Un audit a certes été ordonné par la Primature et réalisé par l’Inspection Générale des Finances. Mais son rapport n’a jamais été rendu public. La dernière correspondance des commerçants aux autorités date de juillet 2025. Elle est restée sans réponse.

La question posée par Farikou Soumahoro est cinglante : « L’État avait payé à l’opérateur 11 milliards. Le coût de construction était de 12 milliards, et l’opérateur a encaissé plus que ces 12 milliards. Comment l’État pourrait-il encore verser 11 milliards supplémentaires ? Et si l’État paie, qui remboursera ? Ce seront les commerçants. Nous ne sommes pas prêts à accepter cela. »

La FENACCI ne s’est pas arrêtée au seul cas du Forum d’Adjamé. Elle a dressé un inventaire accablant des interventions de la SICG sur le territoire national, révélant un pattern de litiges récurrents :

Marchés construits mais défaillants :

  • Marché de Koumassi : livré dans un état tel qu’il a nécessité une réhabilitation par la mairie locale avant toute installation effective des commerçants.
  • Grand Marché de Marcory : menacé aujourd’hui de démolition et de reconstruction en raison de défaillances architecturales graves.
  • Grand Marché d’Attécoubé : livré inachevé, il continue de poser des problèmes majeurs de fonctionnement.
  • Les Halles de Bamako : les pratiques du prestataire ont également généré des différends avec ses partenaires maliens.

Marchés jamais construits après destruction :

  • Marché central de Bingerville : en 2021, la destruction du marché aurait été encouragée par la SICG, laissant près de 3 000 commerçants sans infrastructure. Le site reste à ce jour un chantier fantôme.
  • Grand Marché de Man : situation identique, destruction sans reconstruction.
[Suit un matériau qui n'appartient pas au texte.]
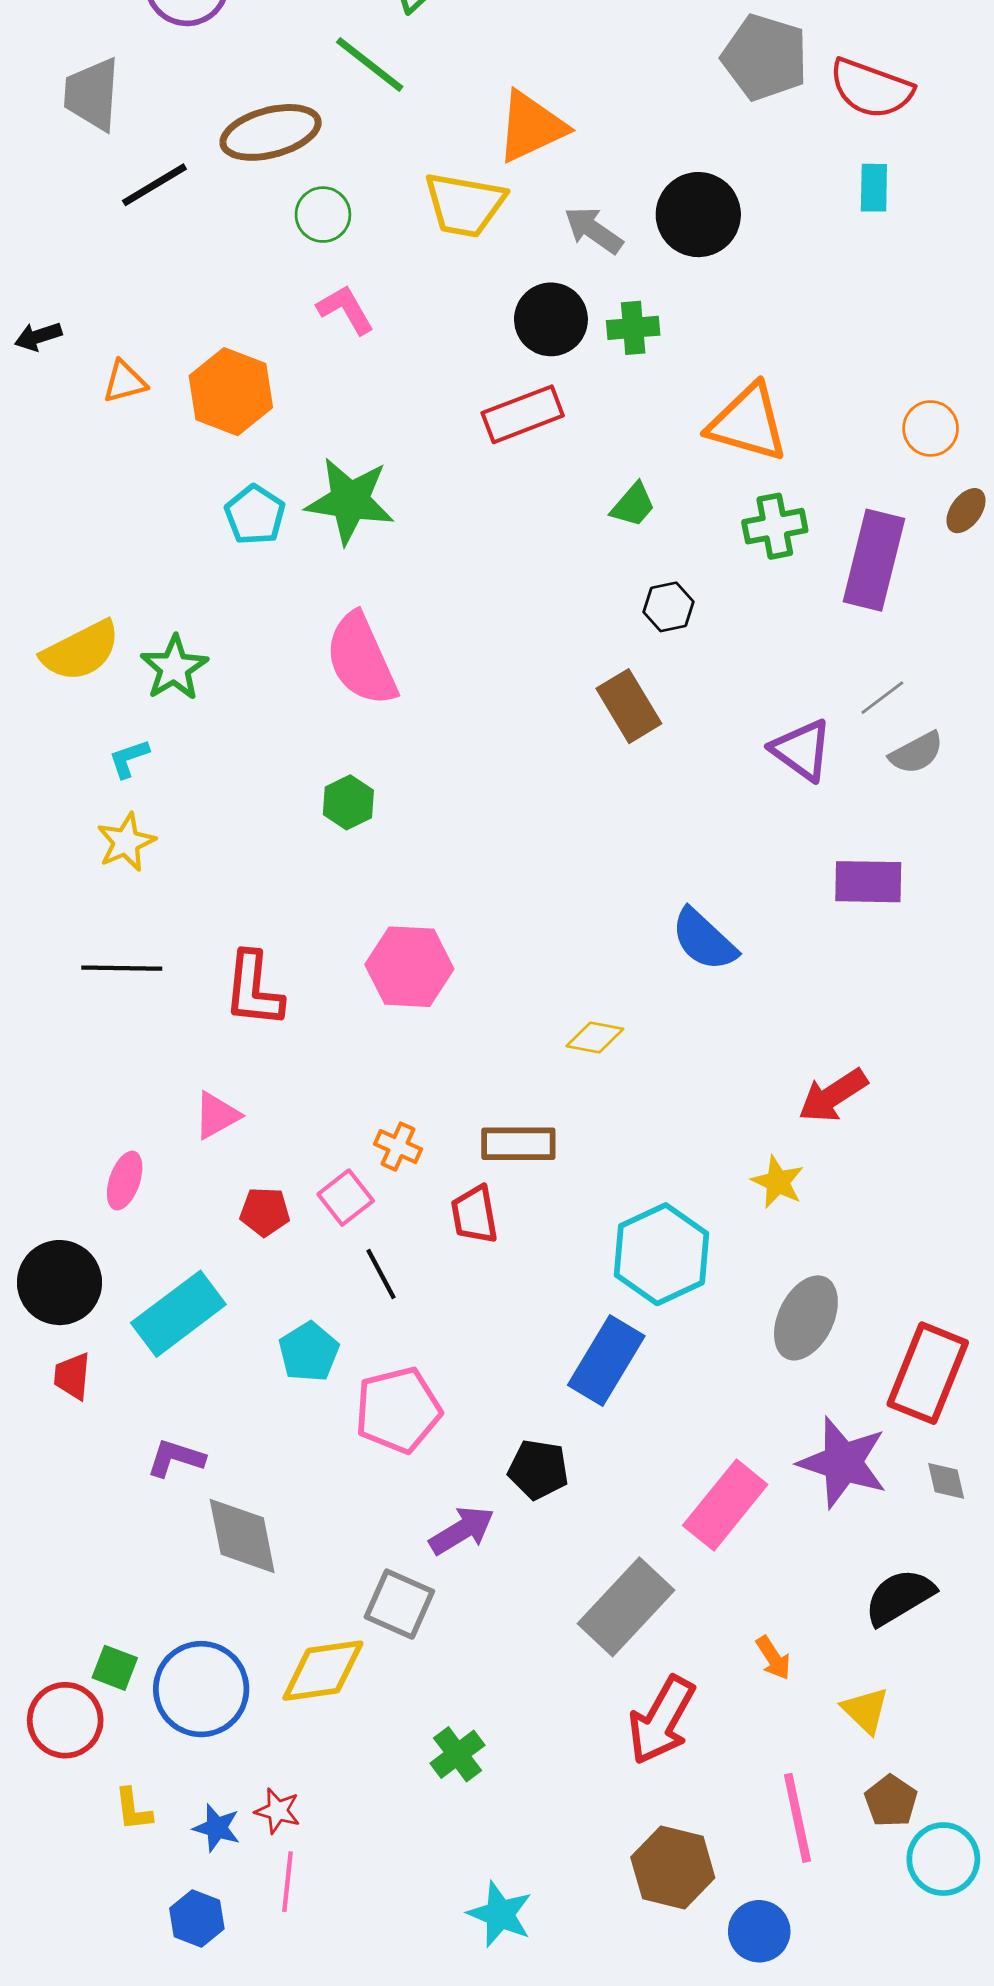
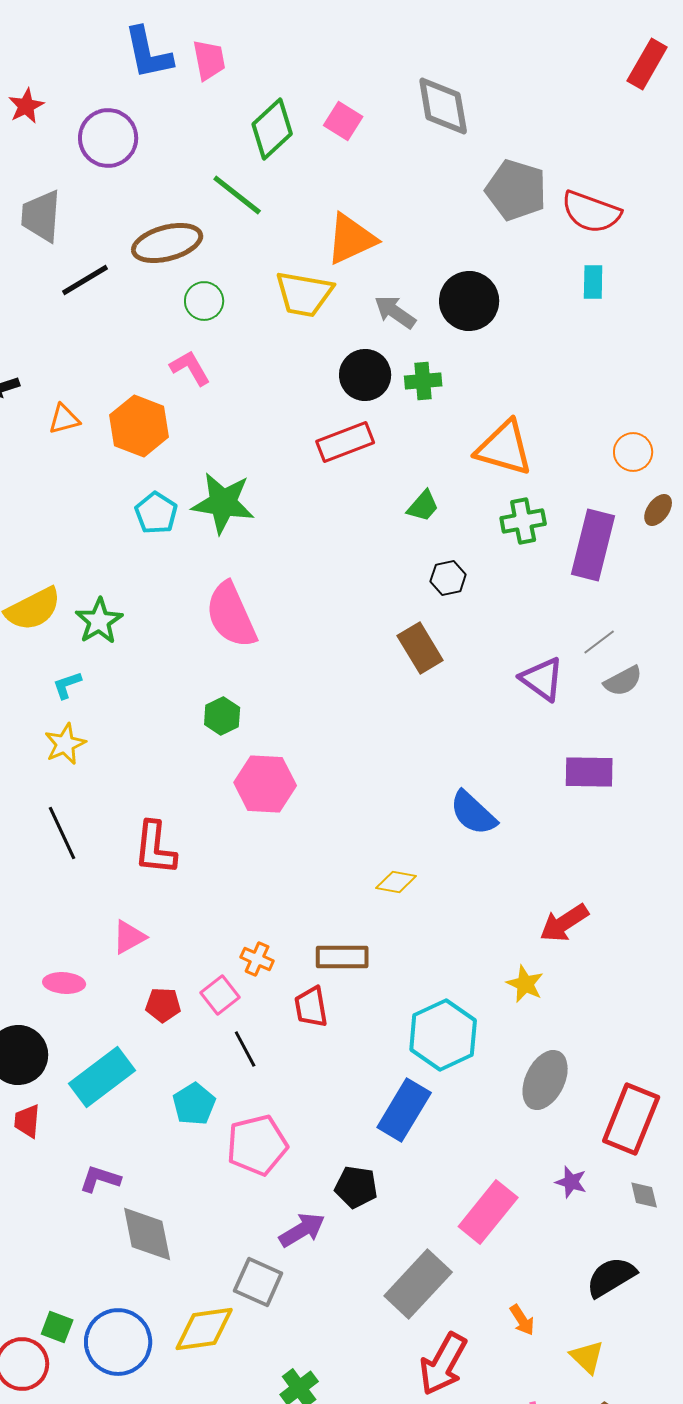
pink L-shape: (346, 309) -> (190, 368), moved
pink hexagon: (409, 967) -> (265, 784), moved
black line: (122, 968) -> (62, 833), turned 64
pink ellipse: (125, 1181) -> (64, 983), turned 75
purple star: (843, 1462) -> (571, 1182), size x0.5

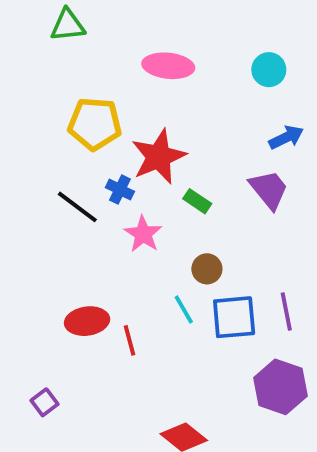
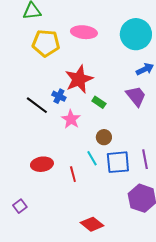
cyan circle: (269, 70) -> (136, 34), size x1.8
yellow pentagon: (95, 124) -> (46, 43), moved
red line: (130, 340) -> (73, 174), moved

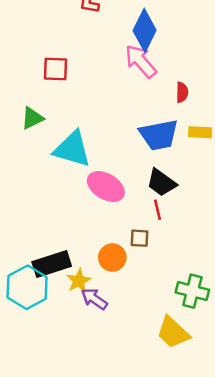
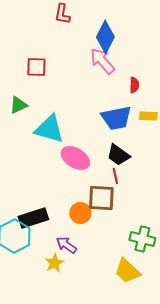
brown square: (139, 238) -> (101, 198), size x1.8
yellow star: (79, 281) -> (54, 263), moved

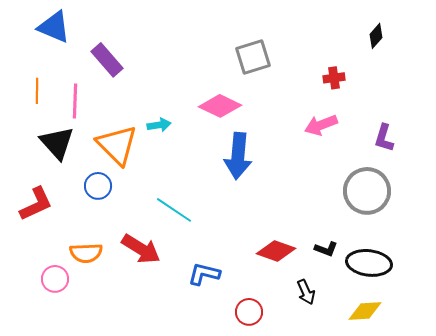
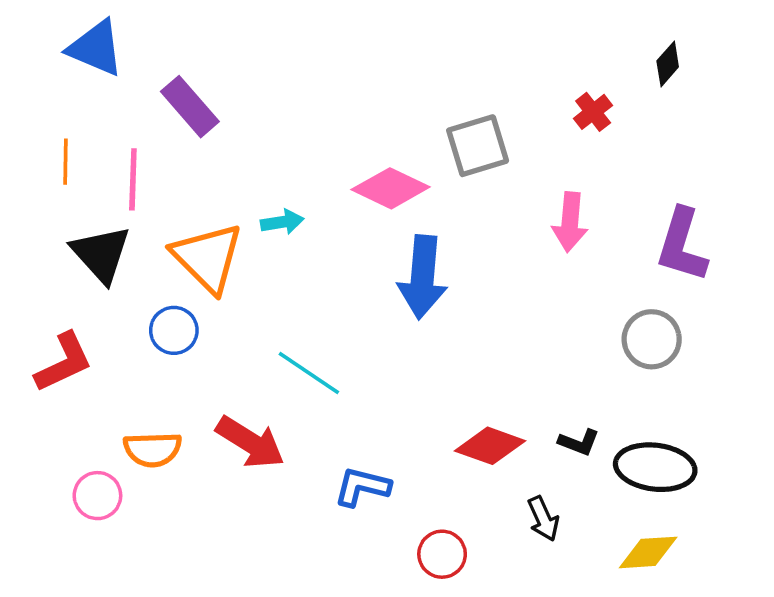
gray square: (253, 57) -> (478, 146), moved
red cross: (334, 78) -> (593, 112), moved, turned -30
pink arrow: (321, 125) -> (570, 222), turned -64
purple L-shape: (384, 138) -> (682, 245), size x1.5
gray circle: (367, 191) -> (652, 339), size x0.7

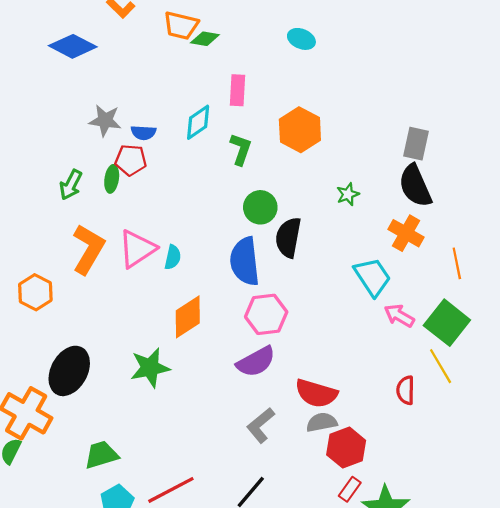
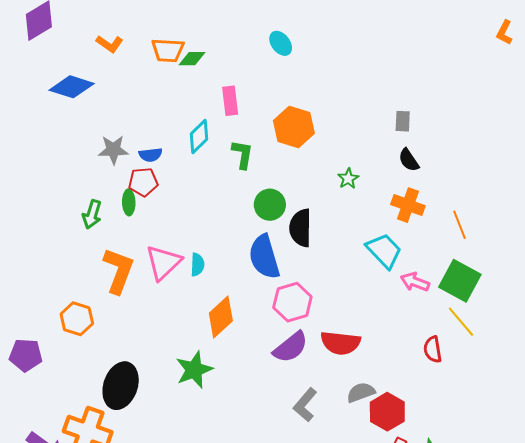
cyan ellipse: (301, 39) -> (281, 43), turned 40
gray rectangle: (416, 144) -> (403, 121), size x0.7
black semicircle: (415, 186) -> (409, 160), size x0.6
red semicircle: (316, 393) -> (340, 343), moved

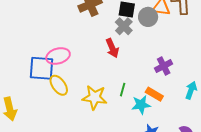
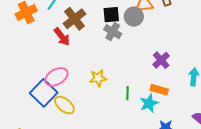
red arrow: (112, 48) -> (62, 37), moved
blue square: (42, 68) -> (44, 93), turned -36
yellow star: (95, 97) -> (98, 78), moved, size x0.7

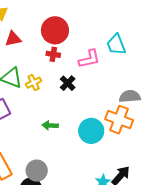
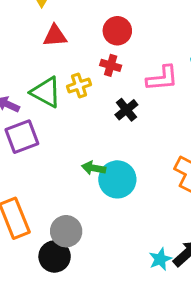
red circle: (55, 30) -> (117, 31), size x0.7
yellow cross: (34, 83) -> (79, 85), moved
cyan circle: (91, 131) -> (117, 179), moved

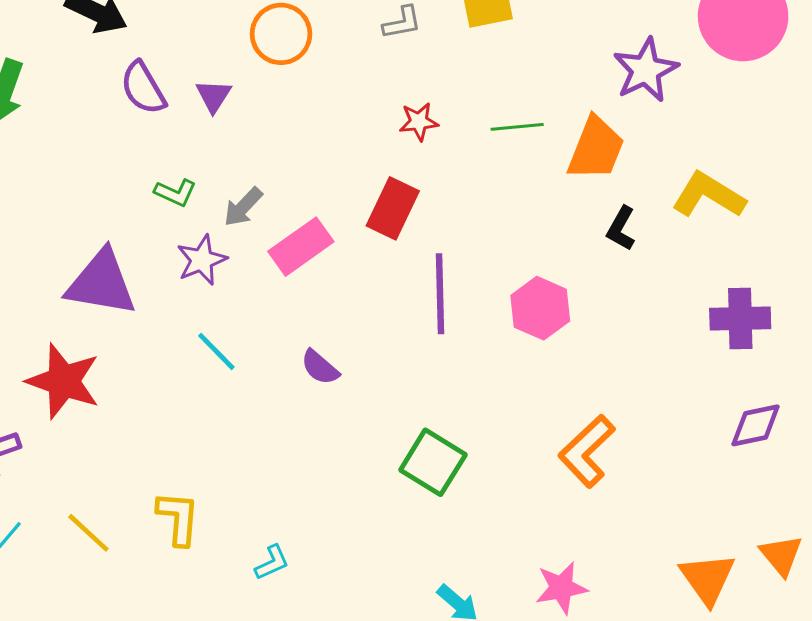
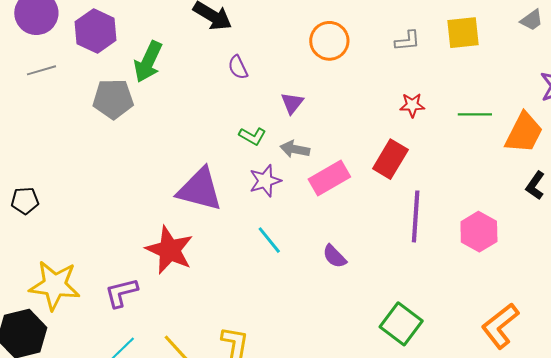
purple semicircle: (143, 88) -> (238, 67), size x0.7
purple triangle: (213, 96) -> (292, 103), moved
gray arrow: (243, 207) -> (295, 149), turned 52

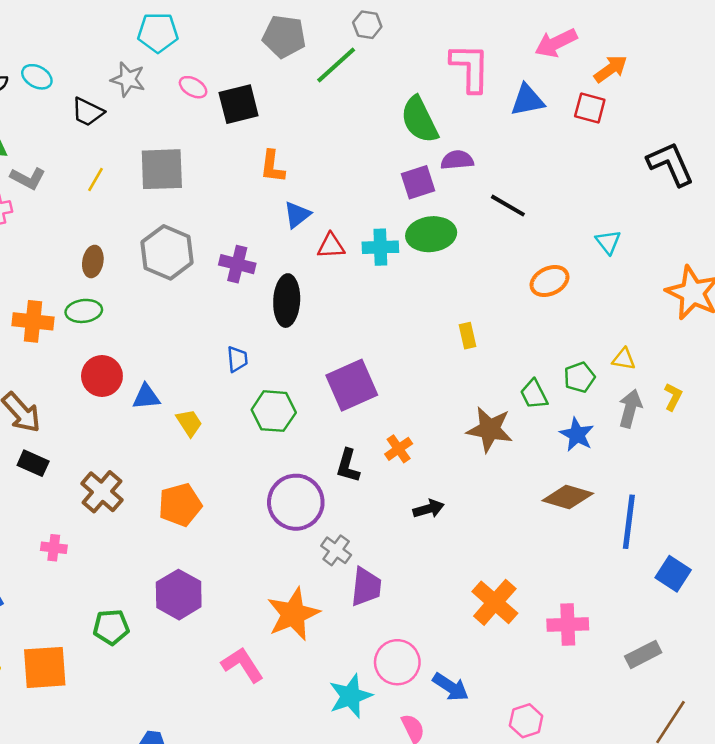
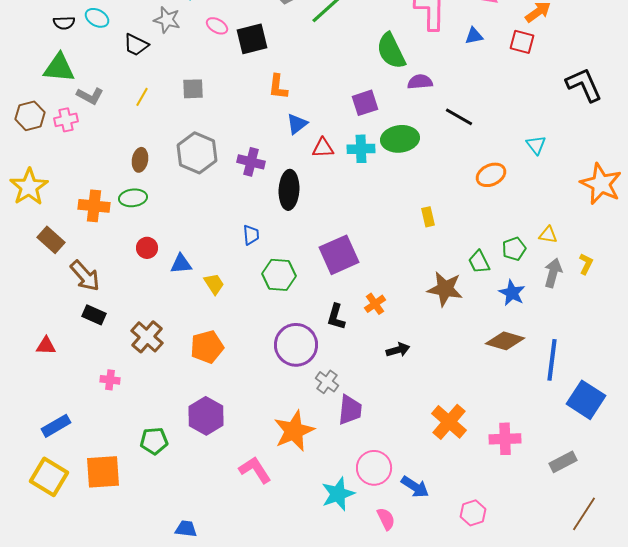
blue triangle: (527, 100) -> (474, 36), size x0.7
gray square: (162, 169) -> (193, 89), size x0.6
purple square: (418, 182) -> (365, 103), moved
red circle: (102, 376) -> (147, 248), size x0.7
blue square: (673, 574) -> (586, 400), size x1.4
Au terme de cette conférence, la FENACCI a adressé un appel solennel à l’État de Côte d’Ivoire, articulé autour de trois exigences :

  • L’annulation définitive des prétentions financières de la SICG et la reddition de justice aux commerçants du Forum des marchés d’Adjamé ;
  • La mise en œuvre d’une opération de régularisation et de valorisation des espaces marchands à travers le pays ;
  • Le renforcement de la protection sociale des commerçants, notamment par un appui structuré à la Mutuelle des Commerçants de Côte d’Ivoire.

La FENACCI a également rappelé que les commerçants font déjà face à de nombreuses épreuves : répercussions économiques du conflit au Moyen-Orient, cherté persistante de la vie, mise en œuvre complexe de la facturation électronique normalisée, et coupures d’électricité récurrentes. « L’État doit-il en rajouter en fragilisant davantage les commerçants ? », a lancé Farikou Soumahoro.

L’affaire du Forum des marchés d’Adjamé n’est pas un simple contentieux commercial. Elle cristallise les tensions entre une corporation de commerçants qui se disent spoliés depuis près de trente ans, un prestataire privé aux pratiques contestées sur l’ensemble du territoire national, et un État appelé à trancher. Le montant en jeu 11 milliards de francs CFA représente non seulement une somme considérable pour les finances publiques, mais surtout une charge qui, selon la FENACCI, retombera inévitablement sur les épaules des commerçants.

La balle est désormais dans le camp des autorités ivoiriennes. La FENACCI a prévenu : cette conférence de presse n’est que le point de départ d’une série d’actions.